- What is being asked: Go through the listing below and count each line with the word "کرونا" in it; return only the count.

- Data extracts:
┄┄┄┄┄┄┄┄┄┄┄┄┄┄┄┄┄┄┄┄
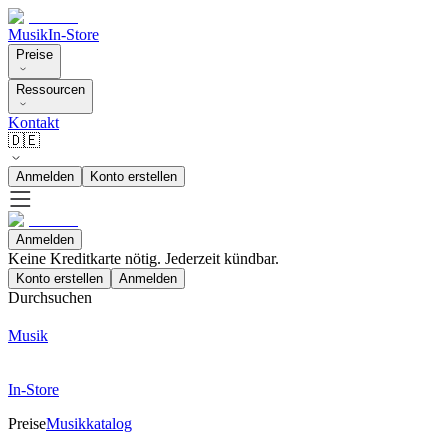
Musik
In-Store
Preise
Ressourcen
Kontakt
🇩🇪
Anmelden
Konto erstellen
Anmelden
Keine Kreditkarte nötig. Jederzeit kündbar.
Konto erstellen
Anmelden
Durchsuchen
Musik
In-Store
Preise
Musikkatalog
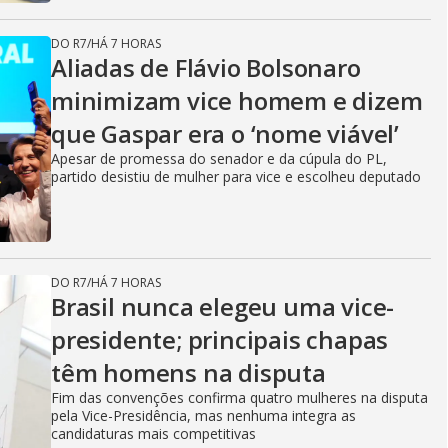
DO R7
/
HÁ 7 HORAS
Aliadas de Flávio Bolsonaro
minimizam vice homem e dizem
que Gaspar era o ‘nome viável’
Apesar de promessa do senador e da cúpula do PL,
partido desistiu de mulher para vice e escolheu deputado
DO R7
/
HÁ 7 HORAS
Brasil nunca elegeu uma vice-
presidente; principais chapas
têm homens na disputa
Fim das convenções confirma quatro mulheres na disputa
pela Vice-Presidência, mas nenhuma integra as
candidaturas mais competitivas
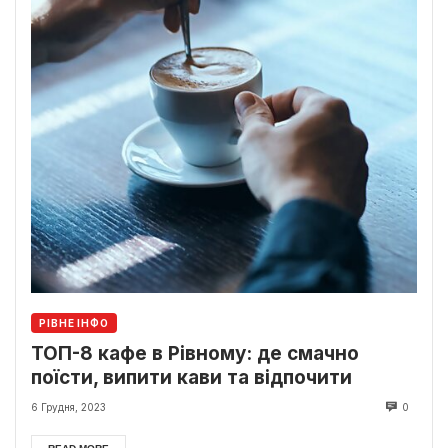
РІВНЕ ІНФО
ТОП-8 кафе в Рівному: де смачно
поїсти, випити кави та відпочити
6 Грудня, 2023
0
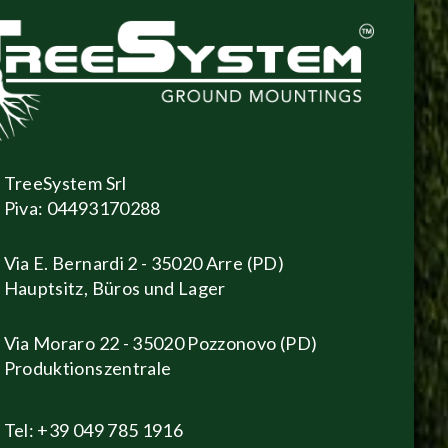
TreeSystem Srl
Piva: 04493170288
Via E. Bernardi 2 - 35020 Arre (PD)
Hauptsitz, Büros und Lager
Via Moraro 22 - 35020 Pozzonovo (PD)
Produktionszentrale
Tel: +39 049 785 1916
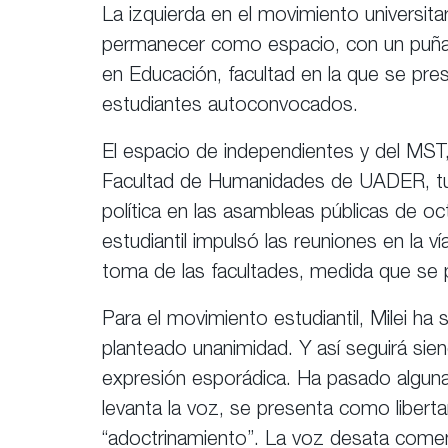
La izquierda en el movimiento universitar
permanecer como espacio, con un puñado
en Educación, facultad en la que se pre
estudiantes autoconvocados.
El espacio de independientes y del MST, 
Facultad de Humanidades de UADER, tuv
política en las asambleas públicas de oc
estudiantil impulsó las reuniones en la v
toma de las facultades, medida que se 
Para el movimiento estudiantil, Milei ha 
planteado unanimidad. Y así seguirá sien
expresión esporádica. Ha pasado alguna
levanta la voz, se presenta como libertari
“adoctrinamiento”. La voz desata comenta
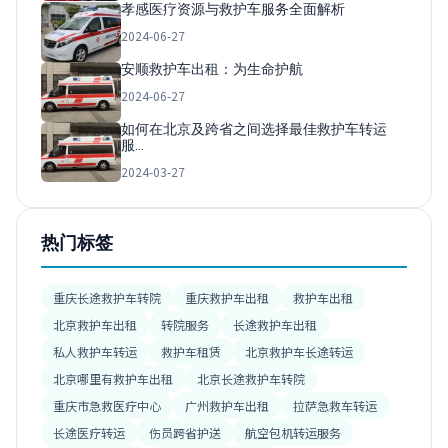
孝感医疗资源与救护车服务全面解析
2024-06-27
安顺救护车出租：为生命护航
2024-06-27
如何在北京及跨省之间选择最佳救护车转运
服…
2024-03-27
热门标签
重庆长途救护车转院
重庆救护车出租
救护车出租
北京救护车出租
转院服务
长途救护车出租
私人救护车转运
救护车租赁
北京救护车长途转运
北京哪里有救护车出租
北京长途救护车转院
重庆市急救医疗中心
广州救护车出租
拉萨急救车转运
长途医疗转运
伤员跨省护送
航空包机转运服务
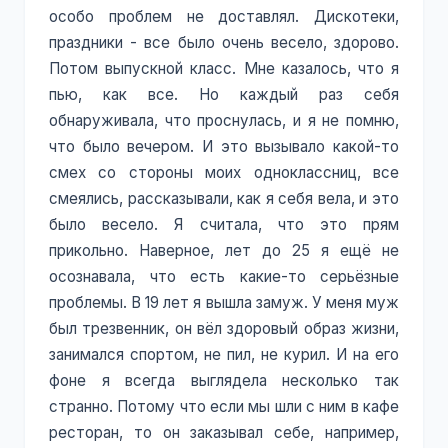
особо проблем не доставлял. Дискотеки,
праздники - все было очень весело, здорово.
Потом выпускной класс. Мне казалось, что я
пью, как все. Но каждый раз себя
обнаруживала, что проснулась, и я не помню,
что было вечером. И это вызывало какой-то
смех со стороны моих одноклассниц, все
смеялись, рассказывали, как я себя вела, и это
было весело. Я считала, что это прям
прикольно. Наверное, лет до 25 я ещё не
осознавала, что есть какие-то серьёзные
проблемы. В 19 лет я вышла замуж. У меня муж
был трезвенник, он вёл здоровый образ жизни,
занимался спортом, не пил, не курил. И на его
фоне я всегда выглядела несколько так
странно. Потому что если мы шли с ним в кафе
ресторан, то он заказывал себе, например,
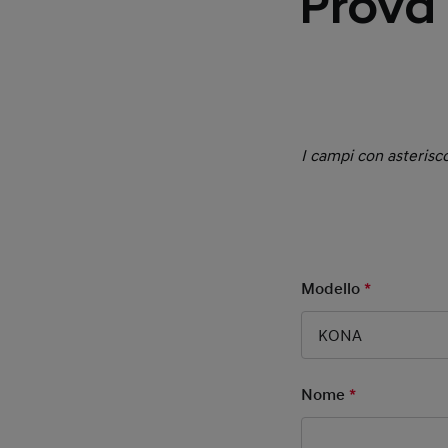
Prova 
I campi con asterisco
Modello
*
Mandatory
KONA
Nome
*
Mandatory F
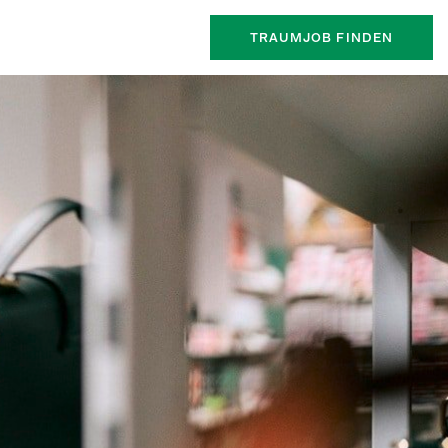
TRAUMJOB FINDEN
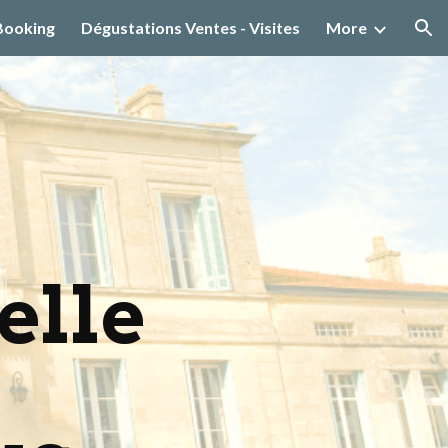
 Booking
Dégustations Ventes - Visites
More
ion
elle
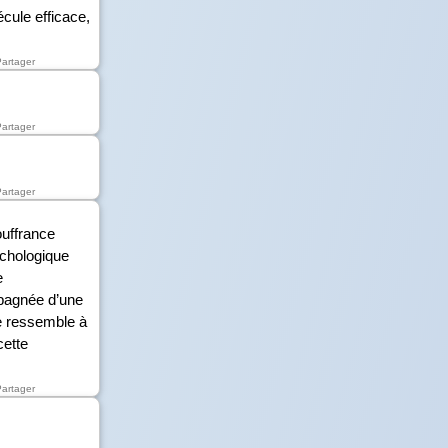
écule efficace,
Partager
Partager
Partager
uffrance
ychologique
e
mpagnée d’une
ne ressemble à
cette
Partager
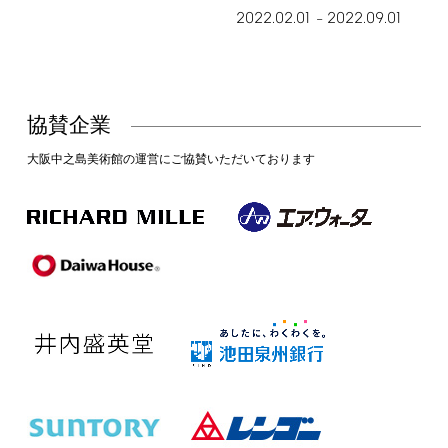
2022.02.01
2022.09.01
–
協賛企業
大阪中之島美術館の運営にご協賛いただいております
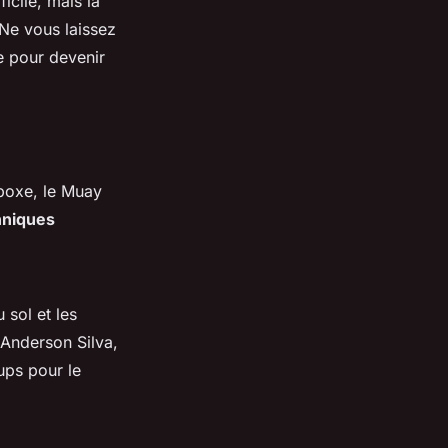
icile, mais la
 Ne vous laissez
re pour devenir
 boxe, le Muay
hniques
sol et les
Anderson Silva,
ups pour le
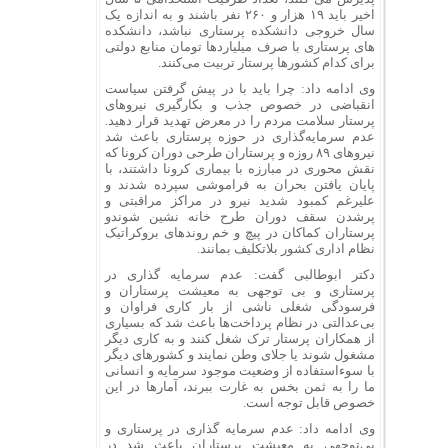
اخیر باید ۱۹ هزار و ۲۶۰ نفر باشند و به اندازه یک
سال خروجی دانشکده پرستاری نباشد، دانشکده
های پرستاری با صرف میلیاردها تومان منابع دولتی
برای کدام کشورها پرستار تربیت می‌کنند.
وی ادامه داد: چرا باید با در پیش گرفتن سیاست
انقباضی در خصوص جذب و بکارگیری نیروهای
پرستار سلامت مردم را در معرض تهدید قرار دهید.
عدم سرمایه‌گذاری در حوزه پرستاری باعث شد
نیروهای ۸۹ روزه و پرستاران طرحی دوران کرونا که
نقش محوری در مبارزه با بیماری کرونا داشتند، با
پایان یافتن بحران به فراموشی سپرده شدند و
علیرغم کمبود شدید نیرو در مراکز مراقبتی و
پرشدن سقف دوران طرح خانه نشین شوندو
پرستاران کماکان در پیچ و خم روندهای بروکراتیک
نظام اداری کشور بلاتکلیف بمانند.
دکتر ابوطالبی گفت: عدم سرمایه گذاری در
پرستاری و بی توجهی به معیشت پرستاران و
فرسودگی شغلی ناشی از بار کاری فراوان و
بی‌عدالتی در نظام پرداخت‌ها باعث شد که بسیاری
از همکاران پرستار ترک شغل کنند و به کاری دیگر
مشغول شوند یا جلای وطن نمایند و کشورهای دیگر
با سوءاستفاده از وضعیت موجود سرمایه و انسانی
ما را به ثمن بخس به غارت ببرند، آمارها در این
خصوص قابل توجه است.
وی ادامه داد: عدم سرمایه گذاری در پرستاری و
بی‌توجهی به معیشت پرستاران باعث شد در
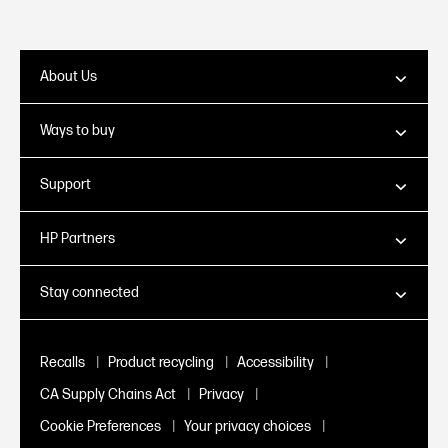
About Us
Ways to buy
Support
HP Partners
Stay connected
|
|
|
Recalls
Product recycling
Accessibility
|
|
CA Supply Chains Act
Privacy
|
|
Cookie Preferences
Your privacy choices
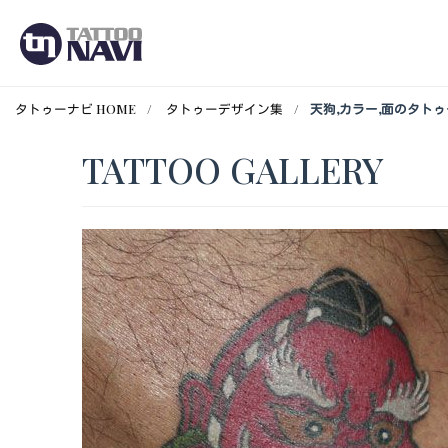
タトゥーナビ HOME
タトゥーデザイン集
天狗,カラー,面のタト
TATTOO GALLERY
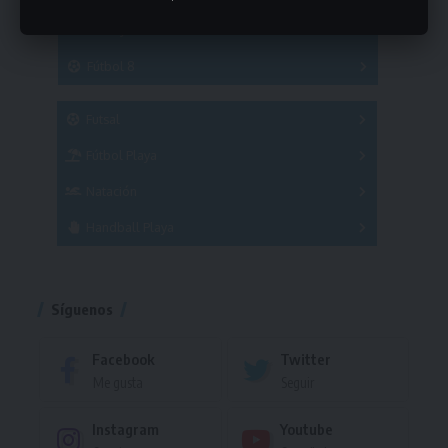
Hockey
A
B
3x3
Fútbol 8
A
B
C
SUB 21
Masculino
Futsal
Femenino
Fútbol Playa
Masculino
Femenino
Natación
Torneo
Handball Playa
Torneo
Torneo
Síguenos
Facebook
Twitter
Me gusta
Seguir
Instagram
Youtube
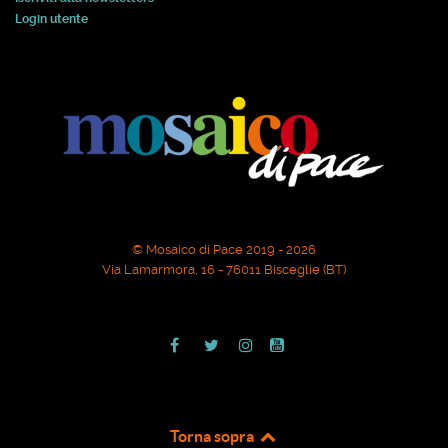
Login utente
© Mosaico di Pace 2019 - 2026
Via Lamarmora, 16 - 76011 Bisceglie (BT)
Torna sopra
┄┄┄┄┄┄┄┄┄┄┄┄┄┄┄┄┄┄┄┄
- Solved problem: 2